Quoi qu’il en soit, nous devrions être bientôt fixés (probablement dans la semaine du 14 au 20 octobre).


FM : Les sp
éculations ainsi que les pseudo-fuites ont rythmé la semaine écoulée. Le secret des délibérations a-t-il été assuré ?

Nicolas Klein : De deux choses l’une : soit il a été assuré et la sentence surprendra tout le monde lors de son annonce, soit cela n’a pas été le cas et il faudra que la justice ou les forces de l’ordre découvrent qui a fait fuiter ces informations.

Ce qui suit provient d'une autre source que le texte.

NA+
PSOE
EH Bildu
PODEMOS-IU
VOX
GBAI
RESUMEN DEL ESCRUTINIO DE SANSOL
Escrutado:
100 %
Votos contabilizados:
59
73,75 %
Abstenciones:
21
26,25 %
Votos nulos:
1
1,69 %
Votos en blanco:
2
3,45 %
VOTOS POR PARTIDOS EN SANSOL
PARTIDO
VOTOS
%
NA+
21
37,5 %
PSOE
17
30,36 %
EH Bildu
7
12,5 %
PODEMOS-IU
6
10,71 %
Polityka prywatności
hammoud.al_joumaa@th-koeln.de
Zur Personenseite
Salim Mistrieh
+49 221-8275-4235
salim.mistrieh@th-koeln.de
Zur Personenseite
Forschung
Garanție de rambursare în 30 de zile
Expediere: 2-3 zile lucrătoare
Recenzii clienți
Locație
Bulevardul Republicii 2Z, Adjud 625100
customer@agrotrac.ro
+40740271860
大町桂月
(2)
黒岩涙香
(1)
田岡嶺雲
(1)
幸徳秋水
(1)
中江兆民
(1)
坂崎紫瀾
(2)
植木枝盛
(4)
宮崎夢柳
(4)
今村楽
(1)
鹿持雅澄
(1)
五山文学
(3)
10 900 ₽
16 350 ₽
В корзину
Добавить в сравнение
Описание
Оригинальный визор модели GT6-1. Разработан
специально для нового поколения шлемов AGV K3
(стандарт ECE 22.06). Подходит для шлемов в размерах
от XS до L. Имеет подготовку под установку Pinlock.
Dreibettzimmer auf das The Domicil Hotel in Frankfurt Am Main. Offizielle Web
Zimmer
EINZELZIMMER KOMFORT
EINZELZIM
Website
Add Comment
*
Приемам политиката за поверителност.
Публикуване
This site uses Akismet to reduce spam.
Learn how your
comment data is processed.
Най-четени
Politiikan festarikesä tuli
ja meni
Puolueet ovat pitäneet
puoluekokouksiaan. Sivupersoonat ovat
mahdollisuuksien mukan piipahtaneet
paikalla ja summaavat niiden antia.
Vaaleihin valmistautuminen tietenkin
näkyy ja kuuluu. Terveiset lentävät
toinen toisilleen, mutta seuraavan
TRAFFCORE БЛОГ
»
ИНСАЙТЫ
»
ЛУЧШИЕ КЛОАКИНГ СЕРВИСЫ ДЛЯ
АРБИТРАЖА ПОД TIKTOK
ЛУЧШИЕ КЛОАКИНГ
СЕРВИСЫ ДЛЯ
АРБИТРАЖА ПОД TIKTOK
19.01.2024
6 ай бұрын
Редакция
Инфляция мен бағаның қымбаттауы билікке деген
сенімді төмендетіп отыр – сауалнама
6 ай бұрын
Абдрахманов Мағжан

Il serait dommage qu’un procès mené aussi rigoureusement (quoi qu’en disent les séparatistes et leurs affidés) soit entaché par un viol du secret des délibérations.

 
FM : À quelles peines (et pour quels chefs d’accusation) doit-on s’attendre ?

Nicolas Klein : Si l’on s’en tient aux fuites des derniers jours dans les médias, les prévenus seront condamnés par la Cour suprême pour malversation (utilisation indue de l’argent public pour financer un processus indépendantiste illégal) et sédition (délit qui consiste à empêcher par des moyens illégaux, qu’ils soient violents ou pas, l’application de la loi). La sédition est punie en Espagne par des peines de prison allant de dix à quinze ans si ceux qui s’en sont rendus coupables constituent une forme d’autorité publique (ce qui était le cas des prévenus au moment des faits qui leurs sont reprochés).

Au cas où ce scénario se confirmerait, le chef d’accusation de rébellion ne serait pas retenu par la Cour suprême. Les principaux médias espagnols estiment que la peine prononcée pourrait donc tourner autour de 12 ans de prison pour l’ancien vice-président régional catalan, Oriol Junqueras, et de 11 ans et demi pour les anciens conseillers régionaux catalans Joaquim Forn, Jordi Turull, Josep Rull, Raül Romeva et Dolors Bassa. Pour l’ancienne présidente du Parlement régional, Carme Forcadell, la condamnation pourrait être de 10 ans de réclusion, tandis qu’elle s’élèverait à 8 ans pour les anciens responsables Jordi Sànchez et Jordi Cuixart ainsi qu’à 7 ans pour les anciens conseillers régionaux Santi Vila, Meritxell Borràs et Carles Mundó.

Il existe une différence de degré entre la sédition et la rébellion, puisque la première est punie moins sévèrement (de dix à quinze ans de moins, selon les cas). Cette différence, cependant, est aussi de nature : là où la sédition est considérée par le code pénal espagnol comme un « simple » trouble à l’ordre public, la rébellion est un délit contre l’État espagnol, contre ses institutions et contre sa Constitution.

Il existe depuis plusieurs années d’importants débats au sein de la société espagnole sur la qualification à donner aux faits reprochés aux prévenus que je viens d’évoquer mais la Cour suprême sera forcée de trancher.

 
FM : Encore très récemment, des élus français se sont mobilisés en faveur des inculpés. Comment expliquer que tant de responsableset de journalistes de part et d’autre nient la gravité des faits et semblent soutenir des politiques qui ont monté, à l’aide de détournements de fonds publics, un pan de population contre un autre au sein de la Catalogne ? Doux romantisme ? Influence, compromission ou effet d’une mode qui veut que l’on accepte tout tant que cela se passe chez le voisin et non chez soi ?

Nicolas Klein : Un peu de tout cela, je pense. J’ai déjà dit à plusieurs reprises, aussi bien sur ce blog que dans d’autres médias, que ceux qui, à l’étranger, soutiennent le séparatisme catalan appartiennent à diverses catégories : les gens mal intentionnés ; ceux qui sont tout simplement peu ou mal renseignés (quoi qu’ils en pensent par ailleurs); ceux qui se prennent de passion pour une lutte apparemment romantique en faveur de la « libération d’un peuple » ; ceux qui ont accepté, pour des raisons plus ou moins obscures, le récit délivré par les autorités séparatistes et ferment les yeux sur tout ce qui pourrait troubler ce récit.

Il faut s’attendre à de nouvelles déclarations de ce type venues de responsables politiques français (ou d’autres pays) à l’annonce de la sentence de la Cour suprême… sans oublier qu’ils représentent toujours une minorité.